◆ GOAL OF THE EXERCISE ◆
Every record that follows is to be copied exactly, with the pictures omitted.
= Beginning of Section =
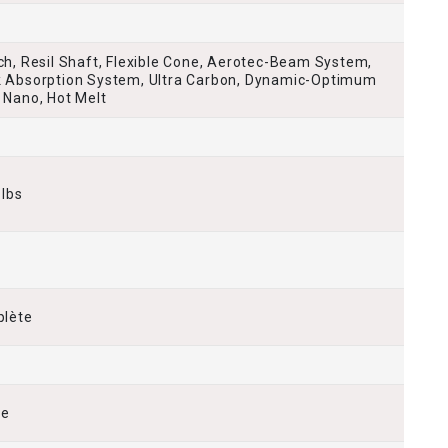
ch, Resil Shaft, Flexible Cone, Aerotec-Beam System,
 Absorption System, Ultra Carbon, Dynamic-Optimum
 Nano, Hot Melt
 lbs
plète
ée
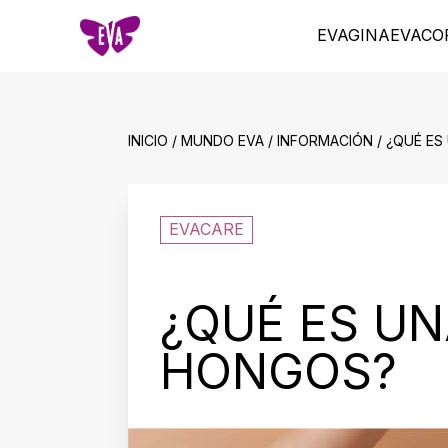
EVAGINA
EVACO
INICIO / MUNDO EVA / INFORMACIÓN / ¿QUÉ E
EVACARE
¿QUÉ ES UN
HONGOS?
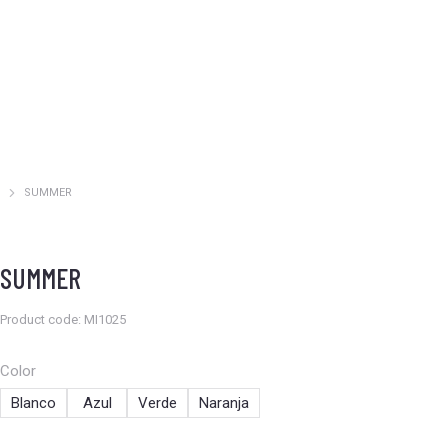
SUMMER
Estás aquí:
SUMMER
Product code: MI1025
Color
Blanco
Azul
Verde
Naranja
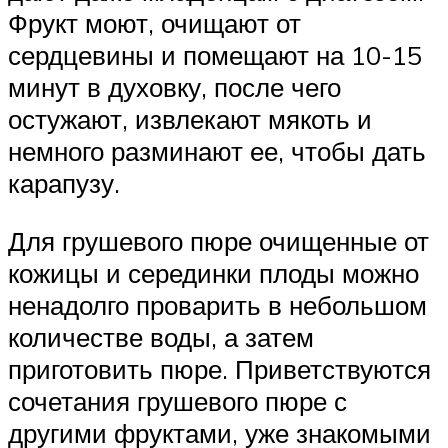
Фрукт моют, очищают от
сердцевины и помещают на 10-15
минут в духовку, после чего
остужают, извлекают мякоть и
немного разминают ее, чтобы дать
карапузу.
Для грушевого пюре очищенные от
кожицы и серединки плоды можно
ненадолго проварить в небольшом
количестве воды, а затем
приготовить пюре. Приветствуются
сочетания грушевого пюре с
другими фруктами, уже знакомыми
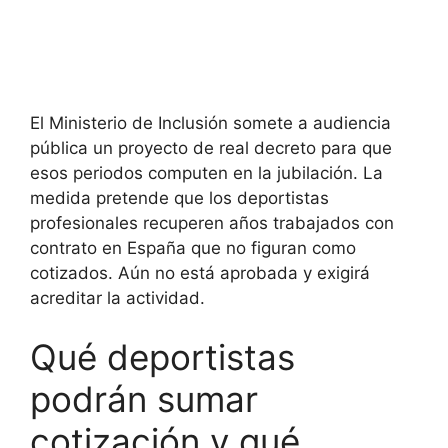
El Ministerio de Inclusión somete a audiencia
pública un proyecto de real decreto para que
esos periodos computen en la jubilación. La
medida pretende que los deportistas
profesionales recuperen años trabajados con
contrato en España que no figuran como
cotizados. Aún no está aprobada y exigirá
acreditar la actividad.
Qué deportistas
podrán sumar
cotización y qué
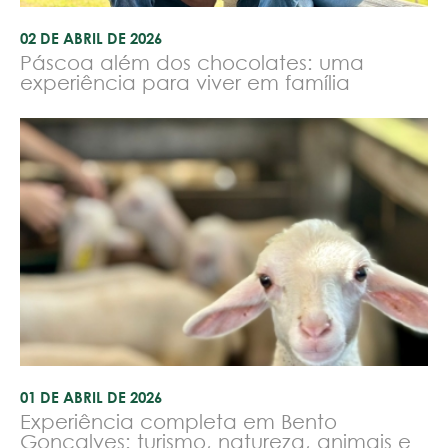
02 DE ABRIL DE 2026
Páscoa além dos chocolates: uma
experiência para viver em família
01 DE ABRIL DE 2026
Experiência completa em Bento
Gonçalves: turismo, natureza, animais e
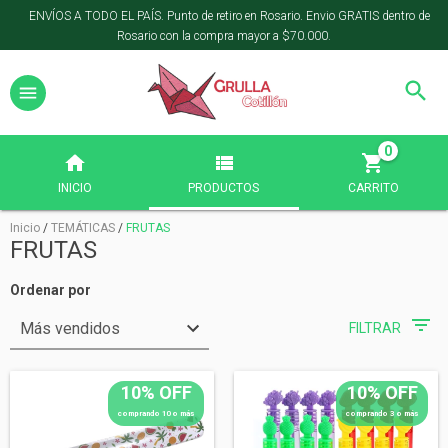
ENVÍOS A TODO EL PAÍS. Punto de retiro en Rosario. Envio GRATIS dentro de
Rosario con la compra mayor a $70.000.
0
INICIO
PRODUCTOS
CARRITO
Inicio
/
TEMÁTICAS
/
FRUTAS
FRUTAS
Ordenar por
FILTRAR
10% OFF
10% OFF
comprando 10 o más
comprando 3 o más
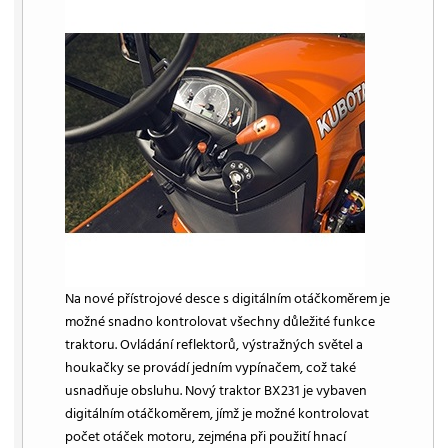
Na nové přístrojové desce s digitálním otáčkoměrem je
možné snadno kontrolovat všechny důležité funkce
traktoru. Ovládání reflektorů, výstražných světel a
houkačky se provádí jedním vypínačem, což také
usnadňuje obsluhu. Nový traktor BX231 je vybaven
digitálním otáčkoměrem, jímž je možné kontrolovat
počet otáček motoru, zejména při použití hnací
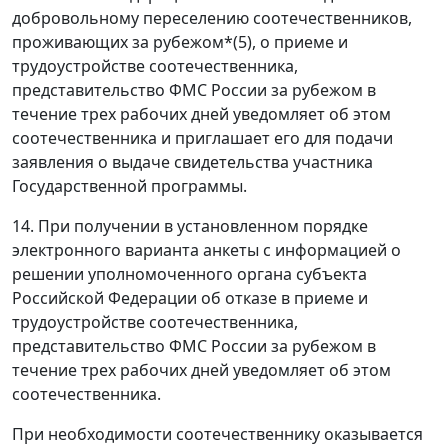
добровольному переселению соотечественников,
проживающих за рубежом*(5), о приеме и
трудоустройстве соотечественника,
представительство ФМС России за рубежом в
течение трех рабочих дней уведомляет об этом
соотечественника и приглашает его для подачи
заявления о выдаче свидетельства участника
Государственной программы.
14. При получении в установленном порядке
электронного варианта анкеты с информацией о
решении уполномоченного органа субъекта
Российской Федерации об отказе в приеме и
трудоустройстве соотечественника,
представительство ФМС России за рубежом в
течение трех рабочих дней уведомляет об этом
соотечественника.
При необходимости соотечественнику оказывается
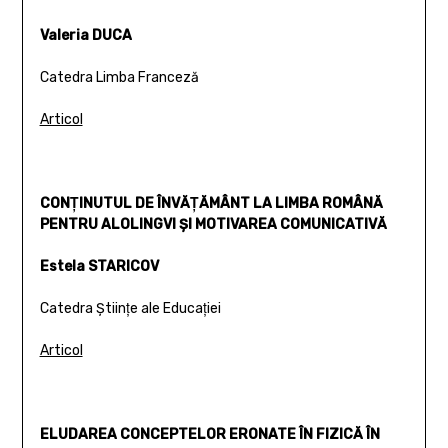
Valeria DUCA
Catedra Limba Franceză
Articol
CONŢINUTUL DE ÎNVĂŢĂMÂNT LA LIMBA ROMÂNĂ
PENTRU ALOLINGVI ŞI MOTIVAREA COMUNICATIVĂ
Estela STARICOV
Catedra Ştiinţe ale Educaţiei
Articol
ELUDAREA CONCEPTELOR ERONATE ÎN FIZICĂ ÎN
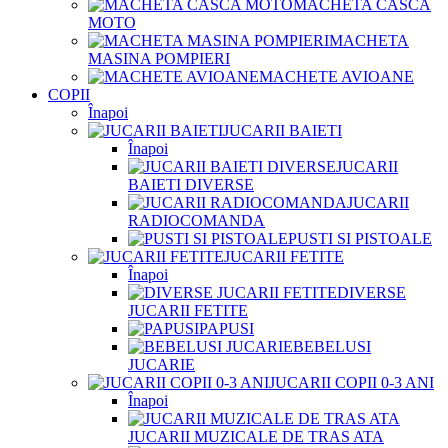
MACHETA CASCA
MOTO
MACHETA
MASINA POMPIERI
MACHETE AVIOANE
COPII
Înapoi
JUCARII BAIETI
Înapoi
JUCARII
BAIETI DIVERSE
JUCARII
RADIOCOMANDA
PUSTI SI PISTOALE
JUCARII FETITE
Înapoi
DIVERSE
JUCARII FETITE
PAPUSI
BEBELUSI
JUCARIE
JUCARII COPII 0-3 ANI
Înapoi
JUCARII MUZICALE DE TRAS ATA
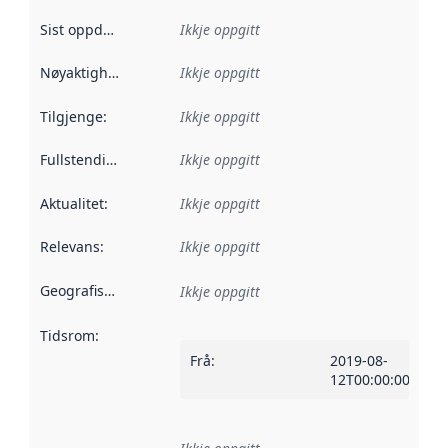
Sist oppdatert
:
Ikkje oppgitt
Nøyaktigheit
:
Ikkje oppgitt
Tilgjenge
:
Ikkje oppgitt
Fullstendigheit
:
Ikkje oppgitt
Aktualitet
:
Ikkje oppgitt
Relevans
:
Ikkje oppgitt
Geografisk område
:
Ikkje oppgitt
Tidsrom
:
Frå
:
2019-08-
12T00:00:00Z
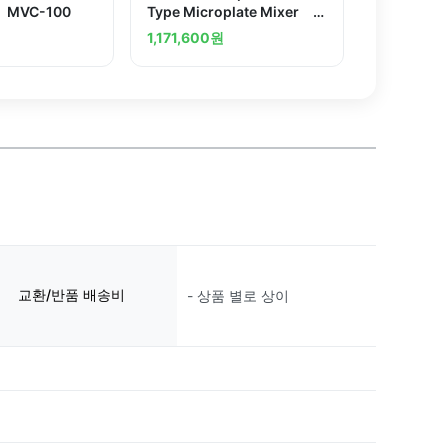
) MVC-100
Type Microplate Mixer
NS-4P
1,171,600
원
교환/반품 배송비
- 상품 별로 상이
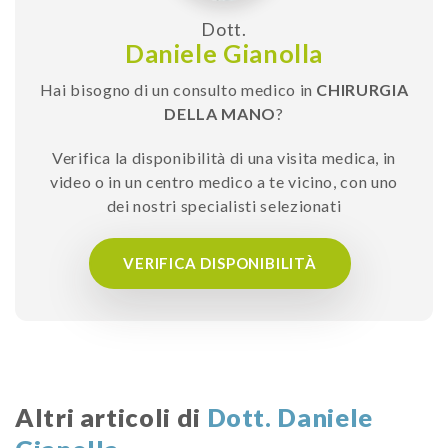
Dott.
Daniele Gianolla
Hai bisogno di un consulto medico in
CHIRURGIA
DELLA MANO
?
Verifica la disponibilità di una visita medica, in
video o in un centro medico a te vicino, con uno
dei nostri specialisti selezionati
VERIFICA DISPONIBILITÀ
Altri articoli di
Dott. Daniele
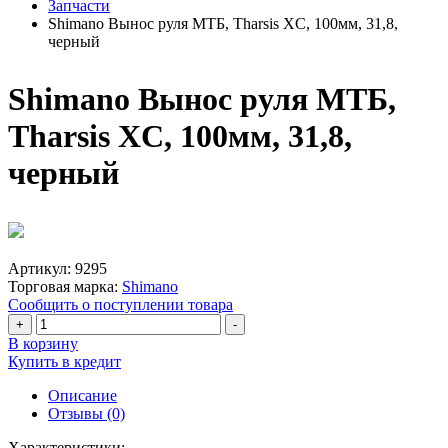
Запчасти
Shimano Вынос руля МТБ, Tharsis XC, 100мм, 31,8,
черный
Shimano Вынос руля МТБ,
Tharsis XC, 100мм, 31,8,
черный
Артикул:
9295
Торговая марка:
Shimano
Сообщить о поступлении товара
+
-
В корзину
Купить в кредит
Описание
Отзывы (0)
Характеристики:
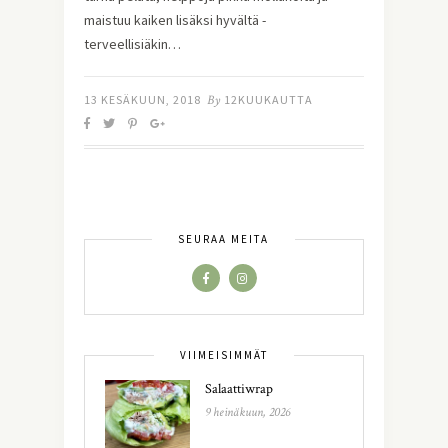
maistuu kaiken lisäksi hyvältä - 
terveellisiäkin…
13 KESÄKUUN, 2018
By
12KUUKAUTTA
SEURAA MEITÄ
VIIMEISIMMÄT
Salaattiwrap
9 heinäkuun, 2026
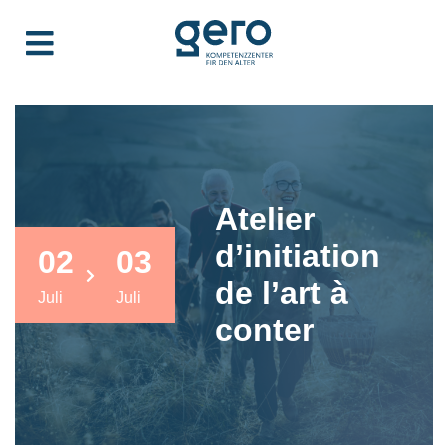
Atelier
d’initiation
02
03
de l’art à
Juli
Juli
conter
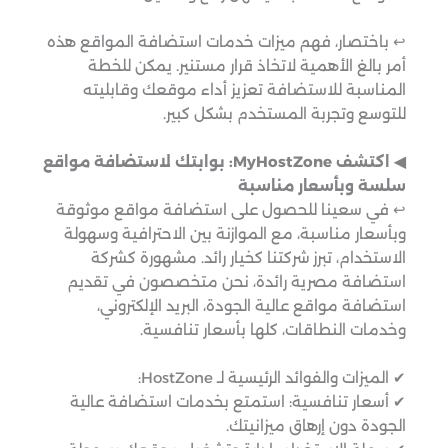
↩︎ باختصار، فهم ميزات خدمات استضافة المواقع هذه
أمر بالغ الأهمية لاتخاذ قرار مستنير. يمكن للخطة
المناسبة للاستضافة تعزيز أداء موقعك وقابليته
للتوسع وتجربة المستخدم بشكل كبير.
◀︎ اكتشف MyHostZone: بوابتك لاستضافة مواقع
سلسة وبأسعار مناسبة
↩︎ في سعينا للحصول على استضافة مواقع موثوقة
وبأسعار مناسبة، مع الموازنة بين الاحترافية وسهولة
الاستخدام، تبرز شركتنا كخيار رائد. مشهورة كشركة
استضافة مصرية رائدة، نحن متخصصون في تقديم
استضافة مواقع عالية الجودة، البريد الإلكتروني،
وخدمات النطاقات، كلها بأسعار تنافسية.
✔ الميزات والفوائد الرئيسية لـ HostZone:
✔ أسعار تنافسية: استمتع بخدمات استضافة عالية
الجودة دون إرهاق ميزانيتك.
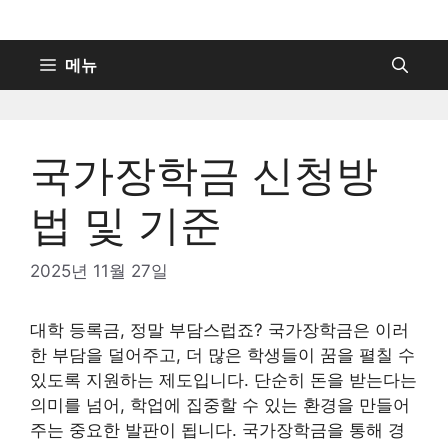
컨
텐
츠
메뉴
로
건
너
국가장학금 신청방
뛰
기
법 및 기준
2025년 11월 27일
대학 등록금, 정말 부담스럽죠? 국가장학금은 이러
한 부담을 덜어주고, 더 많은 학생들이 꿈을 펼칠 수
있도록 지원하는 제도입니다. 단순히 돈을 받는다는
의미를 넘어, 학업에 집중할 수 있는 환경을 만들어
주는 중요한 발판이 됩니다. 국가장학금을 통해 경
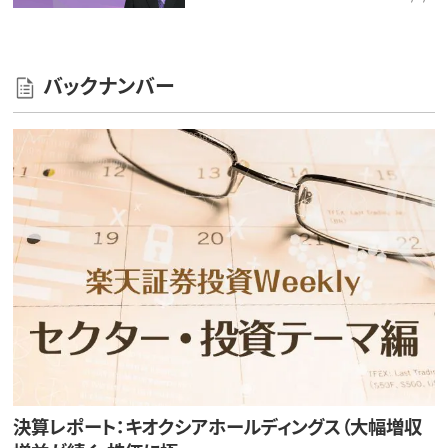
バックナンバー
決算レポート：キオクシアホールディングス（大幅増収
= End of Section =
◆ RESPONSE BELOW ◆
ch, Resil Shaft, Flexible Cone, Aerotec-Beam System,
 Absorption System, Ultra Carbon, Dynamic-Optimum
 Nano, Hot Melt
 lbs
plète
ée
EVAGINA
EVACO
INICIO / MUNDO EVA / INFORMACIÓN / ¿QUÉ E
EVACARE
¿QUÉ ES UN
HONGOS?
SUMMER
Estás aquí:
SUMMER
Product code: MI1025
Color
Blanco
Azul
Verde
Naranja
Фрукт моют, очищают от
сердцевины и помещают на 10-15
минут в духовку, после чего
остужают, извлекают мякоть и
немного разминают ее, чтобы дать
карапузу.
Для грушевого пюре очищенные от
кожицы и серединки плоды можно
ненадолго проварить в небольшом
количестве воды, а затем
приготовить пюре. Приветствуются
сочетания грушевого пюре с
другими фруктами, уже знакомыми
El Ministerio de Inclusión somete a audiencia
pública un proyecto de real decreto para que
esos periodos computen en la jubilación. La
medida pretende que los deportistas
profesionales recuperen años trabajados con
contrato en España que no figuran como
cotizados. Aún no está aprobada y exigirá
acreditar la actividad.
Qué deportistas
podrán sumar
cotización y qué
02 DE ABRIL DE 2026
Páscoa além dos chocolates: uma
experiência para viver em família
01 DE ABRIL DE 2026
Experiência completa em Bento
Gonçalves: turismo, natureza, animais e
ENVÍOS A TODO EL PAÍS. Punto de retiro en Rosario. Envio GRATIS dentro de
Rosario con la compra mayor a $70.000.
0
INICIO
PRODUCTOS
CARRITO
Inicio
/
TEMÁTICAS
/
FRUTAS
FRUTAS
Ordenar por
FILTRAR
10% OFF
10% OFF
comprando 10 o más
comprando 3 o más
Na nové přístrojové desce s digitálním otáčkoměrem je
možné snadno kontrolovat všechny důležité funkce
traktoru. Ovládání reflektorů, výstražných světel a
houkačky se provádí jedním vypínačem, což také
usnadňuje obsluhu. Nový traktor BX231 je vybaven
digitálním otáčkoměrem, jímž je možné kontrolovat
počet otáček motoru, zejména při použití hnací
добровольному переселению соотечественников,
проживающих за рубежом*(5), о приеме и
трудоустройстве соотечественника,
представительство ФМС России за рубежом в
течение трех рабочих дней уведомляет об этом
соотечественника и приглашает его для подачи
заявления о выдаче свидетельства участника
Государственной программы.
14. При получении в установленном порядке
электронного варианта анкеты с информацией о
решении уполномоченного органа субъекта
Российской Федерации об отказе в приеме и
трудоустройстве соотечественника,
представительство ФМС России за рубежом в
течение трех рабочих дней уведомляет об этом
соотечественника.
При необходимости соотечественнику оказывается
Valeria DUCA
Catedra Limba Franceză
Articol
CONŢINUTUL DE ÎNVĂŢĂMÂNT LA LIMBA ROMÂNĂ
PENTRU ALOLINGVI ŞI MOTIVAREA COMUNICATIVĂ
Estela STARICOV
Catedra Ştiinţe ale Educaţiei
Articol
ELUDAREA CONCEPTELOR ERONATE ÎN FIZICĂ ÎN
MACHETA CASCA
MOTO
MACHETA
MASINA POMPIERI
MACHETE AVIOANE
COPII
Înapoi
JUCARII BAIETI
Înapoi
JUCARII
BAIETI DIVERSE
JUCARII
RADIOCOMANDA
PUSTI SI PISTOALE
JUCARII FETITE
Înapoi
DIVERSE
JUCARII FETITE
PAPUSI
BEBELUSI
JUCARIE
JUCARII COPII 0-3 ANI
Înapoi
JUCARII MUZICALE DE TRAS ATA
Sist oppdatert
:
Ikkje oppgitt
Nøyaktigheit
:
Ikkje oppgitt
Tilgjenge
:
Ikkje oppgitt
Fullstendigheit
:
Ikkje oppgitt
Aktualitet
:
Ikkje oppgitt
Relevans
:
Ikkje oppgitt
Geografisk område
:
Ikkje oppgitt
Tidsrom
:
Frå
:
2019-08-
12T00:00:00Z
) MVC-100
Type Microplate Mixer
NS-4P
1,171,600
원
교환/반품 배송비
- 상품 별로 상이
Dott.
Daniele Gianolla
Hai bisogno di un consulto medico in
CHIRURGIA
DELLA MANO
?
Verifica la disponibilità di una visita medica, in
video o in un centro medico a te vicino, con uno
dei nostri specialisti selezionati
VERIFICA DISPONIBILITÀ
Altri articoli di
Dott. Daniele
Запчасти
Shimano Вынос руля МТБ, Tharsis XC, 100мм, 31,8,
черный
Shimano Вынос руля МТБ,
Tharsis XC, 100мм, 31,8,
черный
Артикул:
9295
Торговая марка:
Shimano
Сообщить о поступлении товара
+
-
В корзину
Купить в кредит
Описание
Отзывы (0)
Характеристики:
maistuu kaiken lisäksi hyvältä - 
terveellisiäkin…
13 KESÄKUUN, 2018
By
12KUUKAUTTA
SEURAA MEITÄ
VIIMEISIMMÄT
Salaattiwrap
9 heinäkuun, 2026
Atelier
d’initiation
02
03
de l’art à
Juli
Juli
conter
↩︎ باختصار، فهم ميزات خدمات استضافة المواقع هذه
أمر بالغ الأهمية لاتخاذ قرار مستنير. يمكن للخطة
المناسبة للاستضافة تعزيز أداء موقعك وقابليته
للتوسع وتجربة المستخدم بشكل كبير.
◀︎ اكتشف MyHostZone: بوابتك لاستضافة مواقع
سلسة وبأسعار مناسبة
↩︎ في سعينا للحصول على استضافة مواقع موثوقة
وبأسعار مناسبة، مع الموازنة بين الاحترافية وسهولة
الاستخدام، تبرز شركتنا كخيار رائد. مشهورة كشركة
استضافة مصرية رائدة، نحن متخصصون في تقديم
استضافة مواقع عالية الجودة، البريد الإلكتروني،
وخدمات النطاقات، كلها بأسعار تنافسية.
✔ الميزات والفوائد الرئيسية لـ HostZone:
✔ أسعار تنافسية: استمتع بخدمات استضافة عالية
الجودة دون إرهاق ميزانيتك.
컨
텐
츠
메뉴
로
건
너
국가장학금 신청방
뛰
기
법 및 기준
2025년 11월 27일
대학 등록금, 정말 부담스럽죠? 국가장학금은 이러
한 부담을 덜어주고, 더 많은 학생들이 꿈을 펼칠 수
있도록 지원하는 제도입니다. 단순히 돈을 받는다는
의미를 넘어, 학업에 집중할 수 있는 환경을 만들어
주는 중요한 발판이 됩니다. 국가장학금을 통해 경
バックナンバー
決算レポート：キオクシアホールディングス（大幅増収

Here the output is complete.